Indignados com a proposta de rompimento do pacto federativo, do ato jurídico perfeito e do contrato vigente que a famigerada Emenda Ibsen ameaça provocar nas finanças do Estado do Rio de Janeiro e dos municípios produtores de petróleo e gás, os cidadãos fluminenses vão hoje à Candelária.
Vão protestar contra a calamitosa situação criada lá trás pelo presidente Lula – ao propor a substituição do sistema de concessão pelo de partilha – e apoiada, equivocadamente, naquele momento pelo governador Sergio Cabral.
Foi exatamente a proposta de mudança do regime vigente previsto na Constituição de 1988 que abriu brecha para a iniciativa que levou à revolta dos cidadãos do Rio de Janeiro. Sofremos uma amarga derrota no plenário da Câmara, onde 369 votavam a favor da Emenda Ibsen e somente 72 foram contra, numa violação flagrante dos direitos da minoria, a despeito da brava atuação da bancada fluminense em defesa do Rio.
De qualquer forma, hoje, na Candelária, o momento é de ação suprapartidária, acima dos pequenos interesses, em prol do Rio e com o propósito de reunir forças para promover as devidas correções de rumo. O nosso estado nunca recebeu nada de mão-beijada. Querem subtrair uma conquista.
Afinal, os pagamentos de royalties e participações especiais aos estados e municípios produtores são uma forma de compensar a não incidência do ICMS no local de origem da extração do petróleo e os gastos decorrentes das ações contra o impacto ambiental e social causado pela exploração.
A solução ideal que proponho é o estabelecimento de que a cobrança do ICMS seja feita para todos os produtos, invariavelmente, na origem.
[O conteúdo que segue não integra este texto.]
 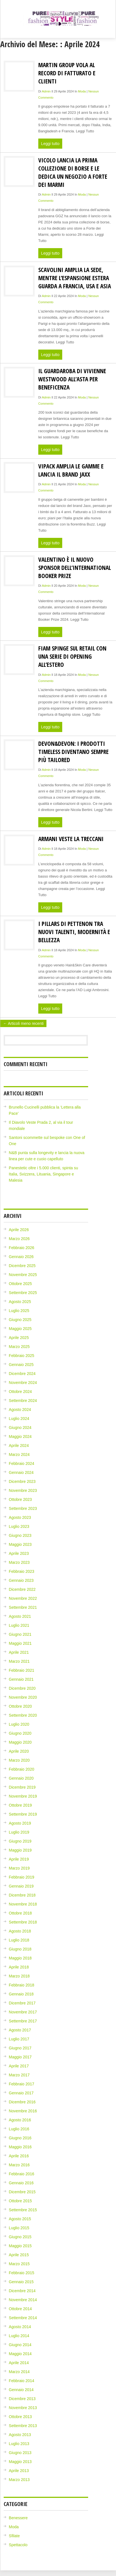 What do you see at coordinates (20, 1427) in the screenshot?
I see `Giugno 2024` at bounding box center [20, 1427].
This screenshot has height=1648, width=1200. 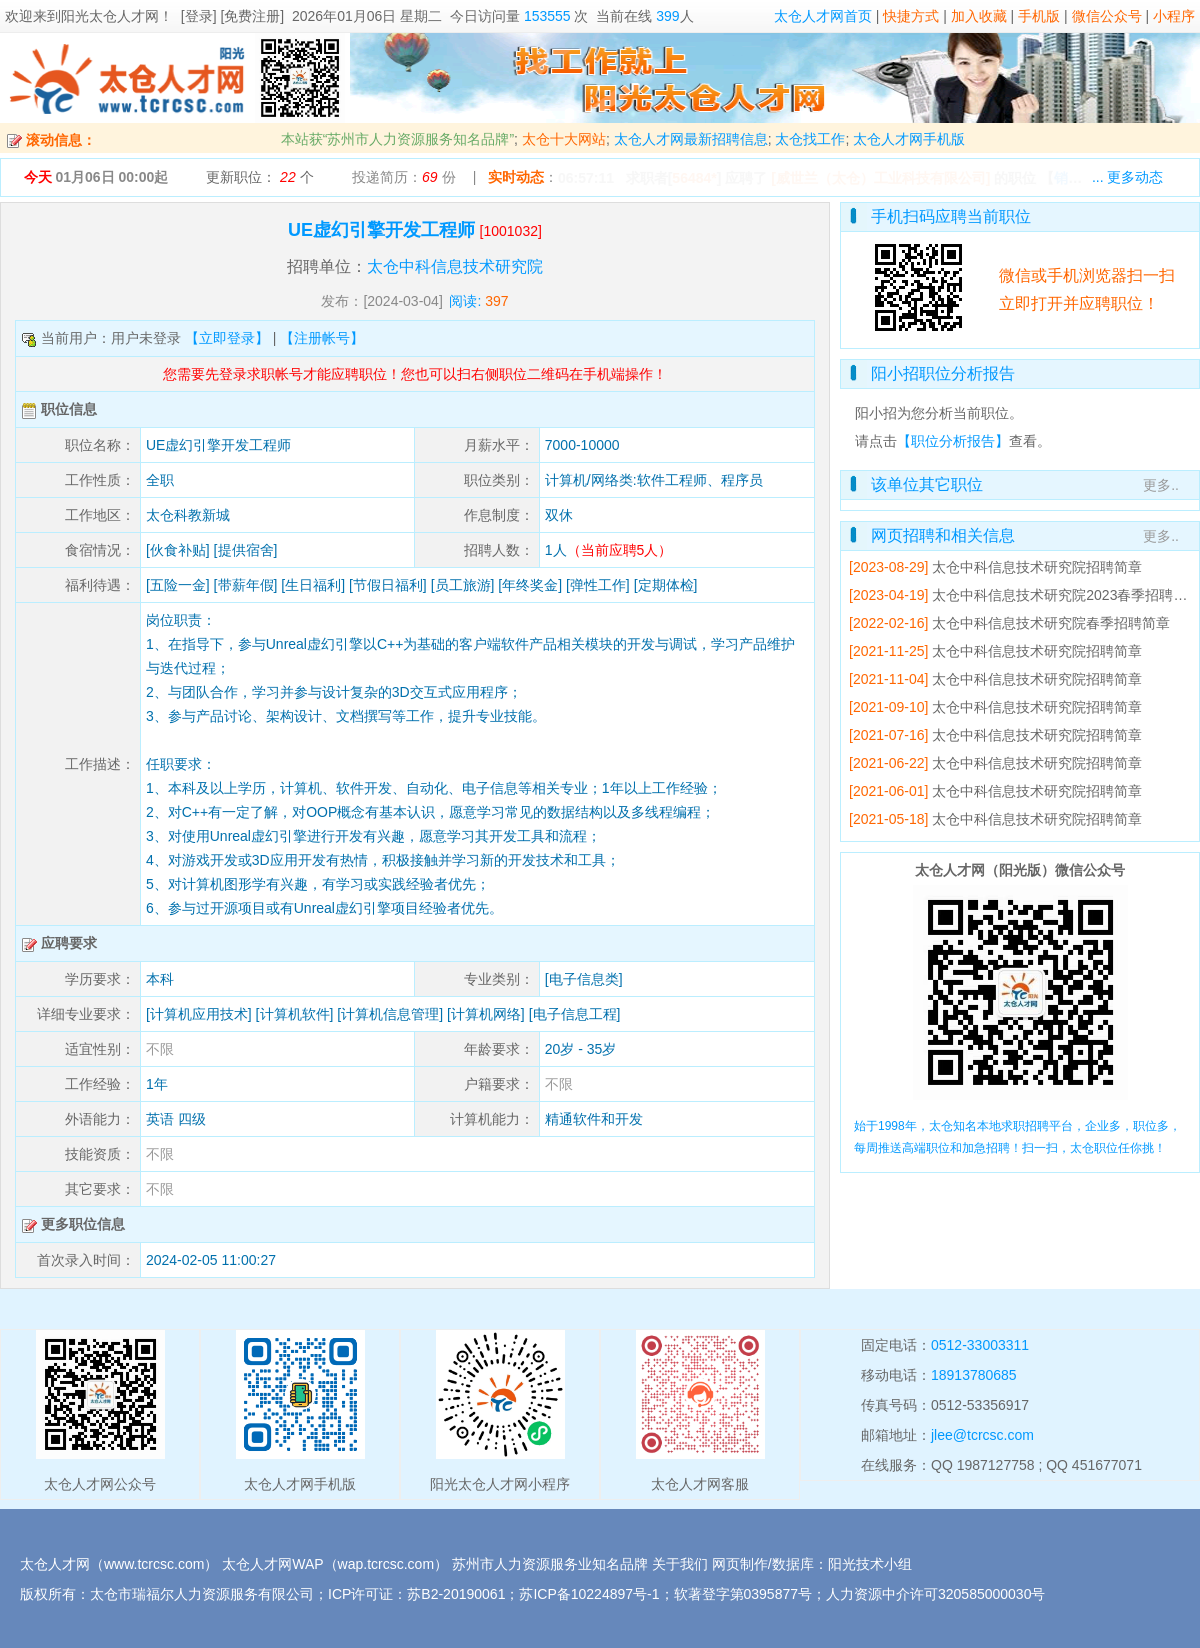 I want to click on 更多.., so click(x=1161, y=485).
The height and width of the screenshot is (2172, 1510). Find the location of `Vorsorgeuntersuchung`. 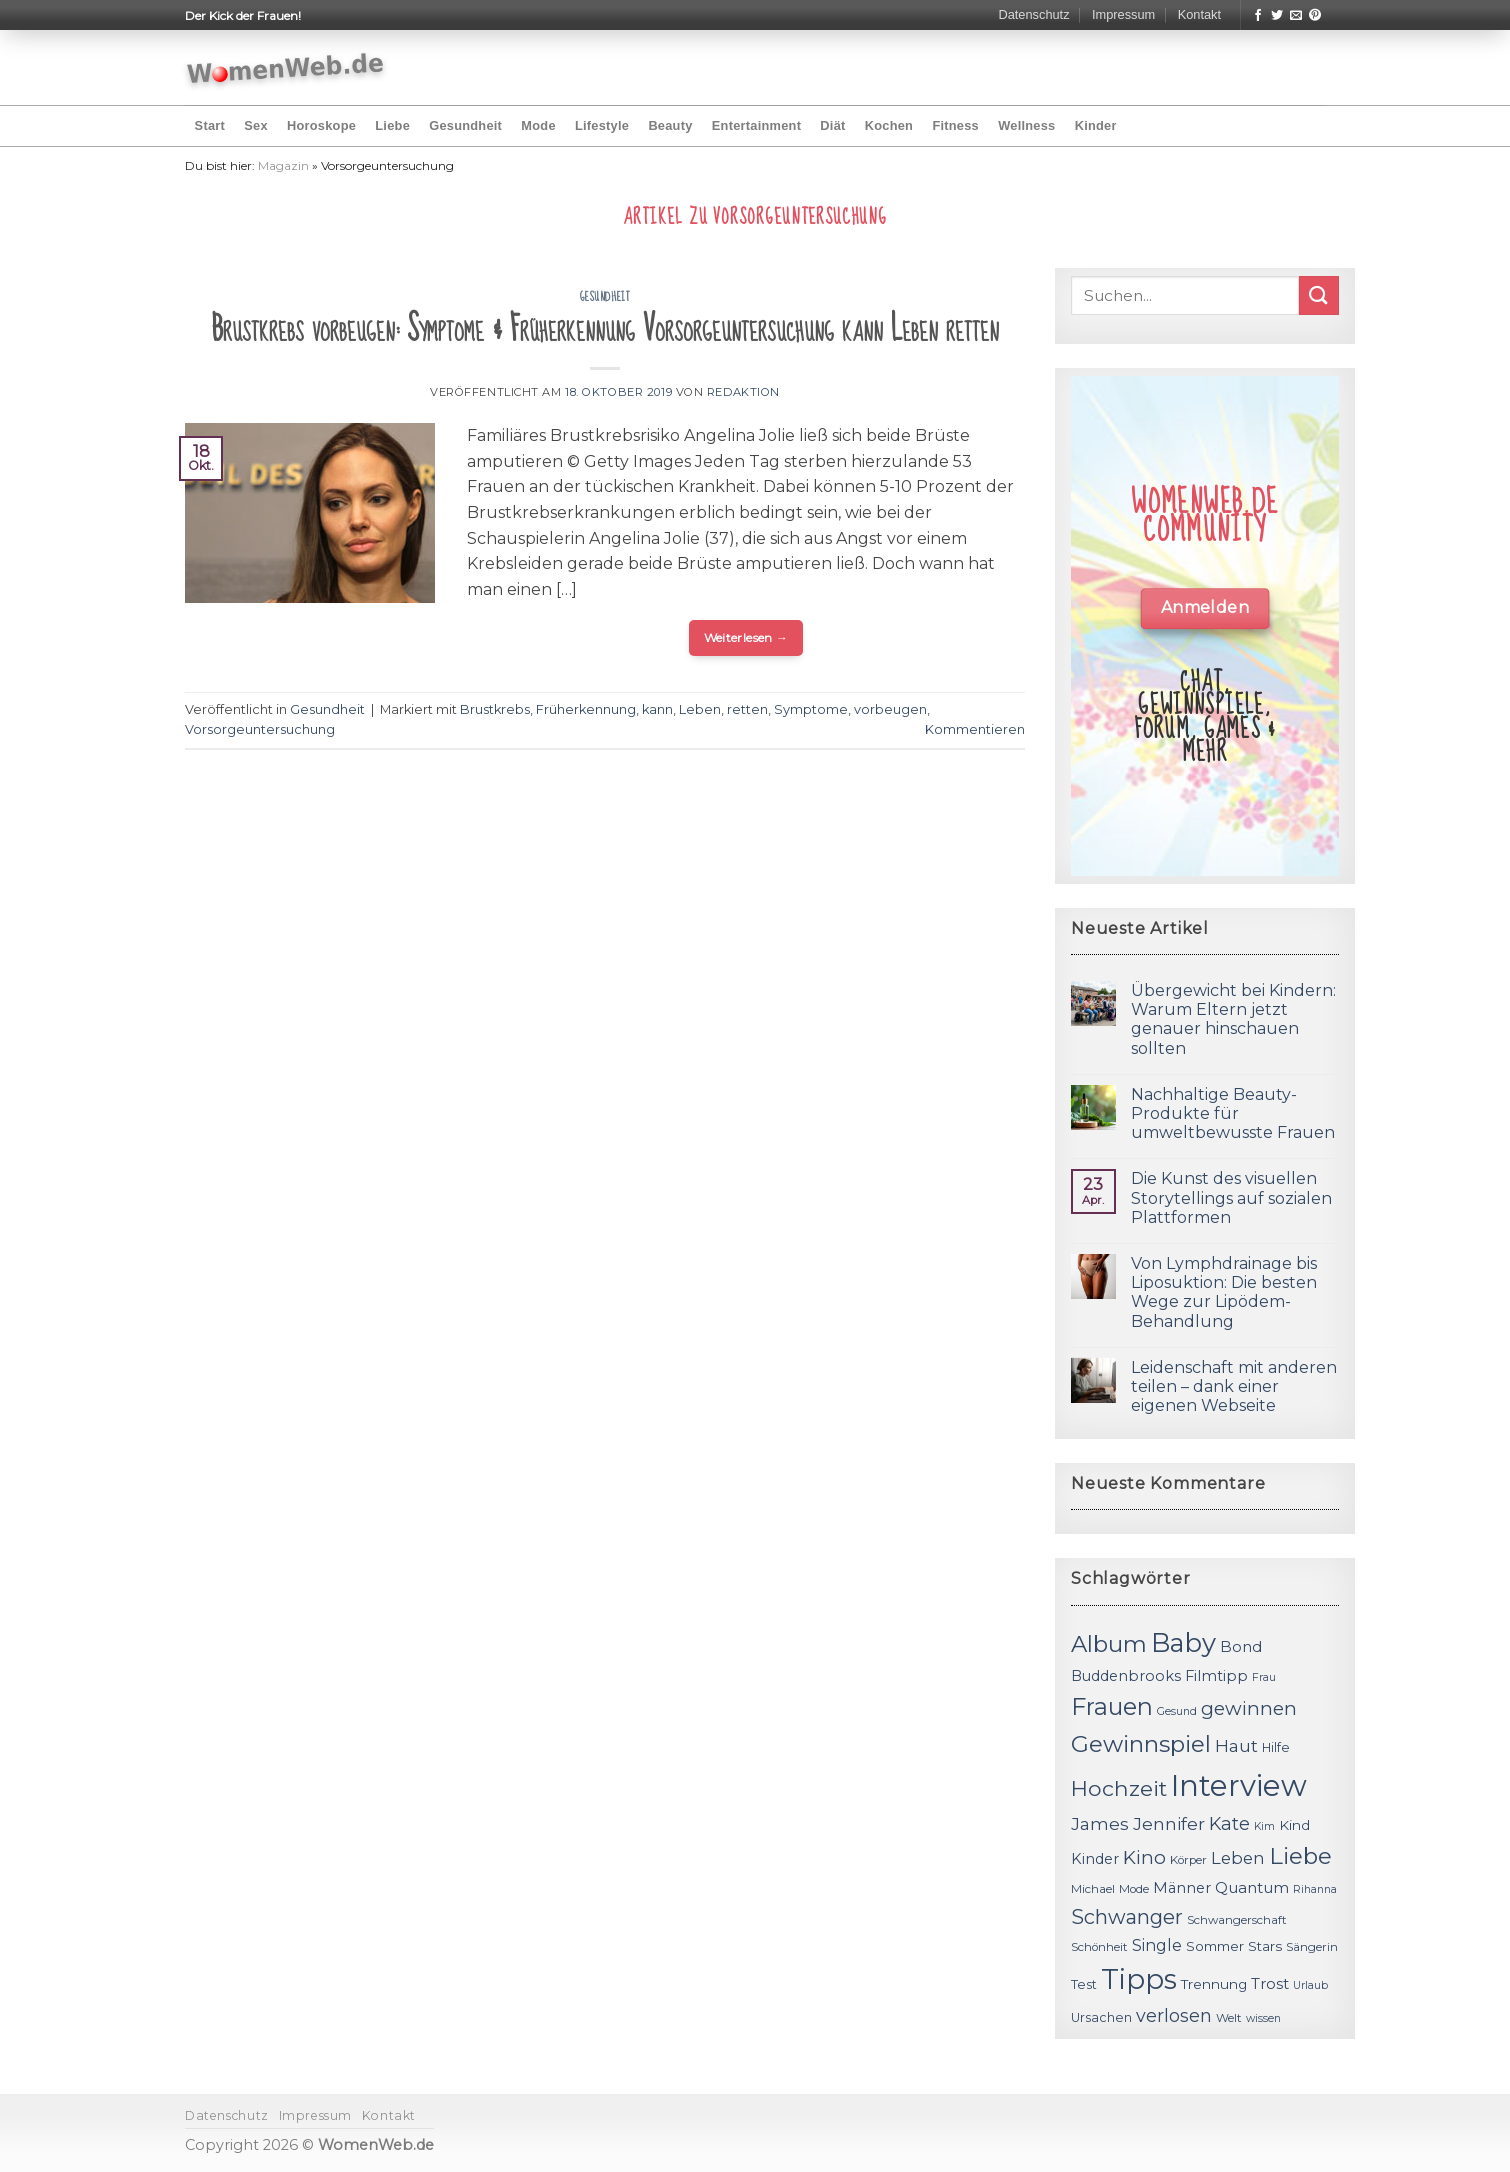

A mudança seria extremamente justa com os estados e municípios exploradores de petróleo – único produto que, excepcionalmente, tem o imposto cobrado nas regiões nas quais é distribuído. Se não for possível a solução ideal, lutemos contra a mudança do regime de concessão pelo de partilha.
Mas, de imediato, a prioridade é derrubar a emenda. Caso o Congresso Nacional não o faça, o Supremo Tribunal Federal (STF) o fará, pois é flagrante que a ela fere o artigo 20 da Constituição Federal, segundo o qual quem tem direito aos royalties são os estados e municípios em cujos territórios ocorre a extração.
Se a União está decidida a beneficiar ainda mais os estados e municípios não-produtores – que já recebem dividendos do petróleo, por meio de um fundo especial –, que o faça distribuindo o montante da parte que lhe cabe.
Temos que lutar pela manutenção do regime de concessão. Com ele, o Estado do Rio de Janeiro e os seus municípios que têm petróleo, mesmo sendo responsáveis por 85% da produção nacional e não sendo compensados de modo proporcional às riquezas que geram, receberam, de 1999 a 2008, 43% (R$ 21,8 bilhões) dos R$ 50,4 bilhões de royalties pagos naquele período de dez anos.
No mesmo período, 21% (R$ 10,7 bilhões) dos royalties foram pagos aos demais estados e municípios produtores. A União ficou com 28% (R$ 14,2 bilhões). Ao Fundo Especial, que repassa verbas para os estados e municípios não-produtores de petróleo, foram destinados 7% (R$ 3,7 bilhões).
Em relação à divisão dos pagamentos correspondentes às “participações especiais” nos lucros, o Rio e os seus municípios produtores (de 1999 a 2008) ficaram com 49% (R$ 24,4 bilhões) do montante de R$ 50,2 bilhões. A União ficou com 50% (R$ 25,1 bilhões). Os demais estados e municípios receberam 1% (R$ 0,7 bilhão).
Em resumo: mesmo recebendo aquém do que deveria, o Estado do Rio de Janeiro e seus municípios que respondem por 85% da produção nacional ficaram com 45% (R$ 46,2 bilhões) dos R$ 100,6 bilhões pagos durante uma década em royalties e participações especiais.
Ou seja, é inegociável a manutenção de um rendimento de quase R$ 5 bilhões/ano – a projeção o eleva ao patamar de R$ 7 bilhões/ano – do qual depende, vitalmente, a economia do nosso estado.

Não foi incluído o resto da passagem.